This hypothesis is further supported by our studies on TPx-1KO parasites. The fact that the disruption of the tpx-1 gene is not lethal in either P. falciparum  or in P. berghei ,  suggested that compensatory mechanisms facilitate parasite survival. While Trx-1 expression did not vary significantly between WT and KO ookinetes, we found that 1-Cys Prx expression was significantly altered in the KO ookinetes. Specifically, enzyme expression was detected significantly earlier in mosquito-derived ookinetes. We also found higher levels of 1-Cys Prx protein in mature culture-derived KO ookinetes, which we attribute to an early upregulation between 12 and 24 hours post culture setup. We suggest that the absence of TPx-1 leads to a quicker build-up of ROS and RNS in the parasite and thus triggers an earlier upregulation of 1-Cys Prx in the KO parasite.

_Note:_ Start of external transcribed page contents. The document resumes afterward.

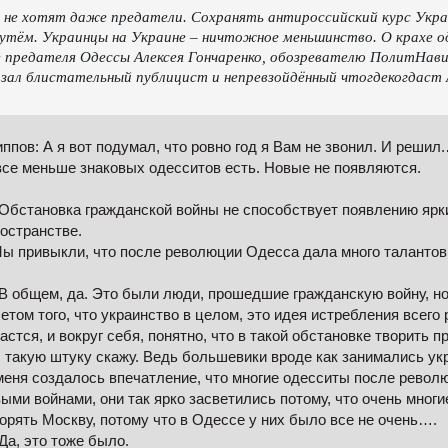
 не хотят даже предатели. Сохранять антироссийский курс Укр
утём. Украинцы на Украине – ничтожное меньшинство. О крахе о
 предателя Одессы Алексея Гончаренко, обозревателю ПолитНав
зал блистательный публицист и непревзойдённый чтогдекогдаст
ппов: А я вот подумал, что ровно год я Вам не звонил. И решил
все меньше знаковых одесситов есть. Новые не появляются.
Обстановка гражданской войны не способствует появлению ярк
остранстве.
ы привыкли, что после революции Одесса дала много талантов,
В общем, да. Это были люди, прошедшие гражданскую войну, но
четом того, что украинство в целом, это идея истребления всего 
астся, и вокруг себя, понятно, что в такой обстановке творить п
 такую штуку скажу. Ведь большевики вроде как занимались ук
меня создалось впечатление, что многие одесситы после револ
выми войнами, они так ярко засветились потому, что очень мног
орять Москву, потому что в Одессе у них было все не очень….
Да, это тоже было.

Considering our data and the overlapping substrate specificities of the cytosolic peroxiredoxins, we hypothesize that 1-Cys Prx significantly contributes to the compensation for the loss of TPx-1 in the KO parasites. A recent report shows that the mitochondrial homolog of TPx-1, P. berghei thioredoxin peroxidase-2 (TPx-2), is not essential for parasite development in the mammalian host or in the mosquito vector , . While the lack of a phenotype in the TPx-2KO parasites may be due to compensatory function of other mitochondrial redox proteins  it is also possible that ROS leaking from the mitochondria may be detoxified by the cytosolic system. It will therefore be highly informative to investigate the impact of TPx-2KO on the expression of other redox genes and their corresponding proteins.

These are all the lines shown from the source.